About
Aleisha is an artist whose practice began with pencil drawing and has since developed into a multidisciplinary approach across image, object and material. With a background in design, she is interested in the relationship between structure and expression, often working across different mediums to explore how form, surface and material choice shape meaning. Her practice is guided by a careful attention to visual subtlety and the emotional qualities that can emerge through fragmentation, layering and restraint.
Aleisha's work is informed by an interest in memory, domestic spaces and the quiet resonance of everyday materials. She is drawn to the ways ordinary objects and familiar textures can hold personal significance over time, as well as how visual traces can suggest presence, absence and the passage of time. Rather than treating materials as neutral, her practice considers how they can carry feeling, recall and shifting associations.
Aleisha’s approach reflects an ongoing interest in how material transformation can open up new ways of seeing and interpreting image and object. Through subtle shifts in form, texture and composition, her work invites reflection on what is remembered, overlooked or partially withheld. Her practice remains rooted in a balance between design sensitivity and artistic experimentation, allowing her to develop a visual language that is both controlled and open-ended.
Held, But Not Held
Held, But Not Held examines presence and absence through inherited objects, including textiles, photographs and personal documents. It considers how memory is embedded in material, and how that material can both preserve and erode meaning across generations.
Through acts of reduction and deconstruction, decorative and documentary elements are stripped back, shifting attention toward fragility and material residue. Language, image and ornament are destabilised, allowing embodied histories to surface in quieter, more abstract forms.
Accompanying sculptural box structures reference keepsakes and containment.
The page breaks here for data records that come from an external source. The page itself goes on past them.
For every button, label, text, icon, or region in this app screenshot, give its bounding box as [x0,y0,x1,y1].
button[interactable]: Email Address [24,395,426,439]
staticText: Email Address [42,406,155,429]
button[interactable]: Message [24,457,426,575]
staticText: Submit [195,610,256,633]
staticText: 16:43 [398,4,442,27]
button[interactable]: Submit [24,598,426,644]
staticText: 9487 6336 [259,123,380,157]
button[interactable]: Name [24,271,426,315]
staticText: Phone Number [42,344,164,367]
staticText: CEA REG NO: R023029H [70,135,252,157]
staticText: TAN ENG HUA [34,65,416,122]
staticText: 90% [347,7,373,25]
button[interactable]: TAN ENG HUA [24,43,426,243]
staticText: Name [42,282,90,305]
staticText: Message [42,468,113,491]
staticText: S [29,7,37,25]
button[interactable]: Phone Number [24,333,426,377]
As vessels that hold both accumulation and emptiness, they suggest memory as something continually altered, never fully intact, yet never entirely lost.
Research methodology and theoretical framework
Held, But Not Held (2026) structures its research around a triadic theoretical framework—experience, preservation and reinterpretation—where post-memory constitutes the core methodology for examining inherited absence.
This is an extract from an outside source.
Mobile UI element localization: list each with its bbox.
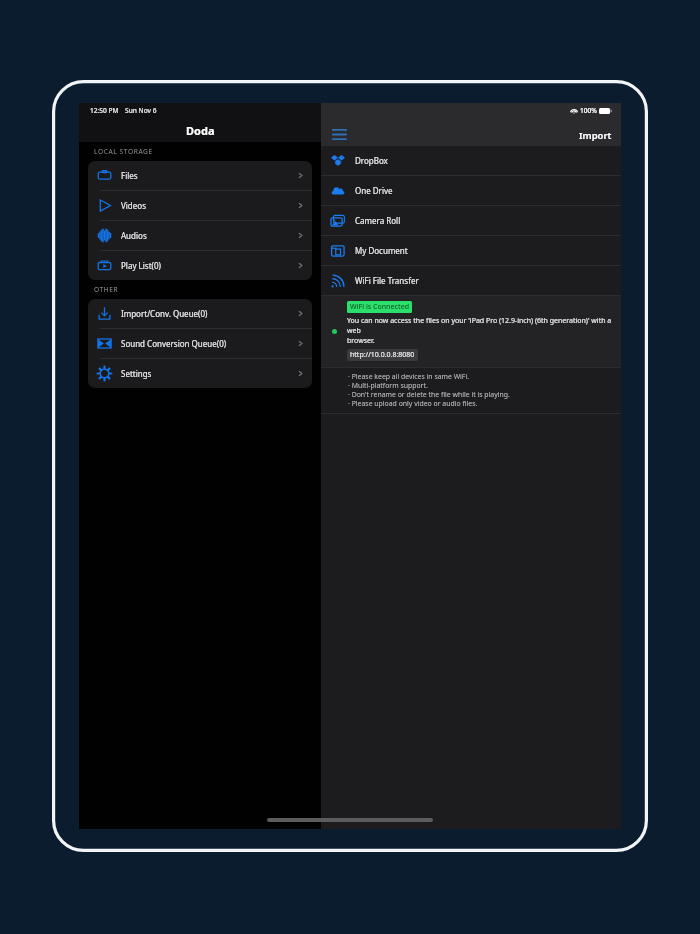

Experience draws from Merleau-Ponty's phenomenology, activating embodied encounter through tactile friction with obscured surfaces.
Preservation engages Nora's lieux de mémoire alongside material culture theory, analysing how creases, patina and fossilised folds endure beyond living memory as sites of generational continuity.
Reinterpretation applies Hirsch's post-memory and Kuhn's narrative inheritance to reframe private familial relics—textiles, photographs and documents from an unmet grandmother—as public questions of transmission, elegantly demonstrating memory's operation as dynamic material process rather than static archival record.